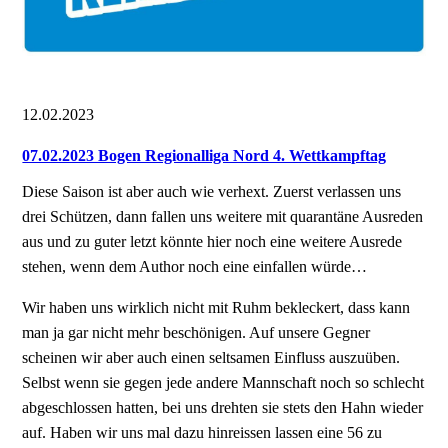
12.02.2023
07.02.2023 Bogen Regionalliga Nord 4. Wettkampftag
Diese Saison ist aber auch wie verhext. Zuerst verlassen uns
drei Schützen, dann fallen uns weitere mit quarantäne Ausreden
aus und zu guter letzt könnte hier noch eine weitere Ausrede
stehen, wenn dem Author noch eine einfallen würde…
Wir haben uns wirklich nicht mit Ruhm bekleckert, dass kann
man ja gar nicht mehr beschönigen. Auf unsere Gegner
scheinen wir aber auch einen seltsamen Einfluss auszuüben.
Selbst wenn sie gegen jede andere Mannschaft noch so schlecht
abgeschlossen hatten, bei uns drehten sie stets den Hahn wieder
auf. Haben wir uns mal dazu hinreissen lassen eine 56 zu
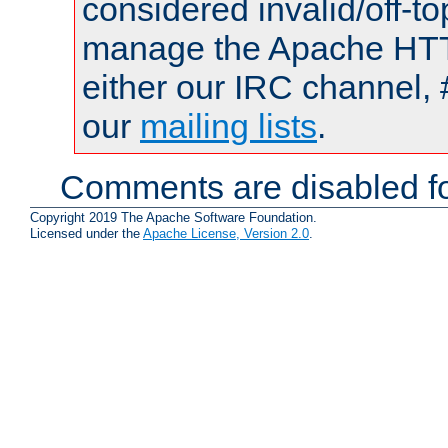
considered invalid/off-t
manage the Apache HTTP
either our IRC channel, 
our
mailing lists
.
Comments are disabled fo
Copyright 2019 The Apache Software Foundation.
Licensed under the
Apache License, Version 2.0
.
+ + + +
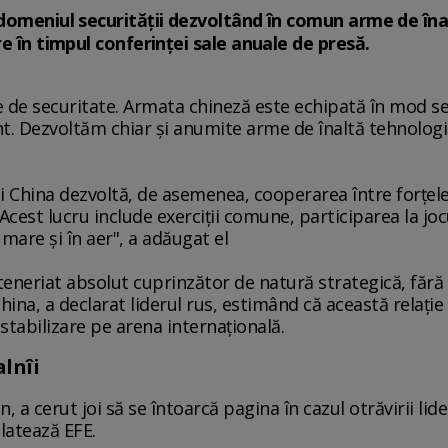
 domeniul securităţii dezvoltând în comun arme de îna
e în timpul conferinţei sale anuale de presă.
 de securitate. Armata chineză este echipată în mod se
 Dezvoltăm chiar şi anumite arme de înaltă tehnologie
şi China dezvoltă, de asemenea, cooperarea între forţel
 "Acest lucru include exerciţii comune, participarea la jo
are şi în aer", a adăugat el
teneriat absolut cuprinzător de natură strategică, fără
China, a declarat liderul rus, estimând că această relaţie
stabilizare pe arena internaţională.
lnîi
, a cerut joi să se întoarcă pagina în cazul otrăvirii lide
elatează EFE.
+ + + +
▸ Exercise prompt
Keeping every character as it is, restate the lines above that run from the line with "e în timpul conferinţei sale anuale de presă." through the line with "China, a declarat", both included, and nothing else.

▸ Exercise response
e în timpul conferinţei sale anuale de presă.
 de securitate. Armata chineză este echipată în mod se
 Dezvoltăm chiar şi anumite arme de înaltă tehnologie
şi China dezvoltă, de asemenea, cooperarea între forţel
 "Acest lucru include exerciţii comune, participarea la jo
are şi în aer", a adăugat el
teneriat absolut cuprinzător de natură strategică, fără
China, a declarat liderul rus, estimând că această relaţie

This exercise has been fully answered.